Bericht: Armee genehmigt Pläne für raschen Truppenabzug aus Gaza
Die israelische Zeitung «Haaretz» berichtete unterdessen, Israels Armee habe Pläne für einen schnellen Truppenabzug aus großen Teilen des Gazastreifens genehmigt. Sie sei in der Lage, jede von der politischen Führung genehmigte Vereinbarung umzusetzen, hieß es weiter. Die Hamas pocht auf einen Abzug des israelischen Militärs aus dem Gazastreifen. Berichten zufolge zeigt sie inzwischen aber Flexibilität bei der Umsetzung dieser Forderung. Der Abzug soll demnach schrittweise erfolgen.
Berichte über Siedlerüberfälle im Westjordanland
Die Situation im Westjordanland bleibt weiterhin angespannt. Laut der palästinensischen Nachrichtenagentur Wafa sollen bei Angriffen israelischer Siedler in zwei Dörfern im nördlichen Westjordanland am Samstag mehrere Menschen verletzt worden sein.

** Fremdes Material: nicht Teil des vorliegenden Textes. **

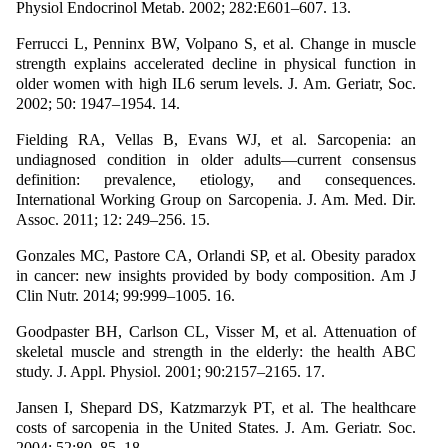
Physiol Endocrinol Metab. 2002; 282:E601–607. 13.
Ferrucci L, Penninx BW, Volpano S, et al. Change in muscle
strength explains accelerated decline in physical function in
older women with high IL6 serum levels. J. Am. Geriatr, Soc.
2002; 50: 1947–1954. 14.
Fielding RA, Vellas B, Evans WJ, et al. Sarcopenia: an
undiagnosed condition in older adults—current consensus
definition: prevalence, etiology, and consequences.
International Working Group on Sarcopenia. J. Am. Med. Dir.
Assoc. 2011; 12: 249–256. 15.
Gonzales MC, Pastore CA, Orlandi SP, et al. Obesity paradox
in cancer: new insights provided by body composition. Am J
Clin Nutr. 2014; 99:999–1005. 16.
Goodpaster BH, Carlson CL, Visser M, et al. Attenuation of
skeletal muscle and strength in the elderly: the health ABC
study. J. Appl. Physiol. 2001; 90:2157–2165. 17.
Jansen I, Shepard DS, Katzmarzyk PT, et al. The healthcare
costs of sarcopenia in the United States. J. Am. Geriatr. Soc.
2004; 52:80–85. 18.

Die palästinensischen Bewohner versuchten, die Siedler abzuwehren, was zu Zusammenstößen mit der israelischen Armee führte.

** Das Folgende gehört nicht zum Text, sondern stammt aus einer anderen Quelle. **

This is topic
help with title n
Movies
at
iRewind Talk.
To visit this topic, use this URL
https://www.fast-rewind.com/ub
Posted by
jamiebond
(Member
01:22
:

Die Angaben ließen sich zunächst nicht unabhängig überprüfen. Israels Armee sagte auf Anfrage, es habe in beiden Fällen «eine gewaltsame Auseinandersetzung» zwischen Israelis und Palästinensern gegeben. Israelische Sicherheitskräfte hätten diese beendet. Die Angaben beider Seiten ließen sich zunächst nicht unabhängig verifizieren.
Nach einem Anschlag mit drei getöteten Israelis im nördlichen Westjordanland zu Beginn der Wochen häufen sich die Berichte über Übergriffe israelischer Siedler auf palästinensische Bewohner.

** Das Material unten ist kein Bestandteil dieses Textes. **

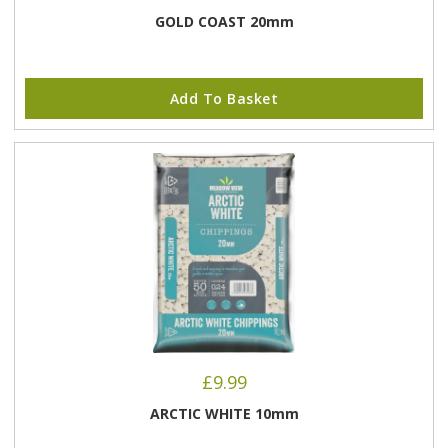
GOLD COAST 20mm
Add To Basket
£
9.99
ARCTIC WHITE 10mm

Israelische Siedler wollen Delegation zu Trumps Amtseinführung senden
Eine Dachorganisation für die Selbstverwaltung israelischer Siedlungen im Westjordanland teilte unterdessen mit, eine Delegation zur Amtseinführung des künftigen US-Präsidenten Donald Trump nach Washington schicken zu wollen. Während des Besuchs werde die Delegation einen Brief «als Ausdruck ihrer Wertschätzung übergeben», schrieb der Jescha-Rat auf Facebook.
Der Jescha-Rat sei zu der Veranstaltung eingeladen worden, sagte ihr Vorsitzender Israel Ganz dem rechtsreligiösen Nachrichtenportal «Arutz Sheva» zufolge. «Die Einladung, die wir von der Regierung erhalten haben, spiegelt die gemeinsamen Werte Israels, der Siedlungen und der USA wider, die auf biblischen Prinzipien beruhen», zitierte ihn das Portal.
Trump wird am 20. Januar als Präsident vereidigt. Er hatte im Wahlkampf angedeutet, die US-Außenpolitik stärker auf die Interessen Israels ausrichten zu wollen. Er gilt als Unterstützer der politischen Rechten in Israel, die den Siedlungsbau der israelischen Regierung im Westjordanland vorantreibt.
Israel schießt auf Verdächtige in libanesischem Grenzgebiet
Laut der Armee hat die israelische Luftwaffe auf drei Verdächtige im israelisch-libanesischen Grenzgebiet geschossen. Die drei Personen bewegten sich in Richtung des israelischen Territoriums in der Gegend von Har Dov im Libanon, wie das israelische Militär am Samstagabend mitteilte. Har Dov, auch bekannt als Sheeba Farmen, befindet sich im nördlichen Teil der israelisch besetzten Golanhöhen.
Das Militär betonte in der Mitteilung, dass man weiterhin im Einklang mit der Waffenruhe zwischen den beiden Ländern handle. Die Armee bleibe im Süden des Libanon stationiert und werde gegen jede Bedrohung für den Staat Israel und seine Bürger vorgehen.
Baerbock reist zu Syrien-Konferenz nach Saudi-Arabien
Bei einer Konferenz in Saudi-Arabien am Sonntag wird über die Lage und die Zukunft Syriens nach dem Fall von Machthaber Baschar al-Assad diskutiert. Auch die deutsche Außenministerin Annalena Baerbock (Grüne) reist dafür in die saudische Hauptstadt Riad. Nach Angaben des Auswärtigen Amts nehmen Vertreter wichtiger Staaten der Region, westlicher Länder sowie der Vereinten Nationen an der Außenministerkonferenz teil.
Die Islamistengruppe Haiat Tahrir al-Scham (HTS) hat Syriens Langzeitmachthaber Assad Anfang Dezember nach einer Blitzoffensive gestürzt und leitet nun mit einer Übergangsregierung das Land.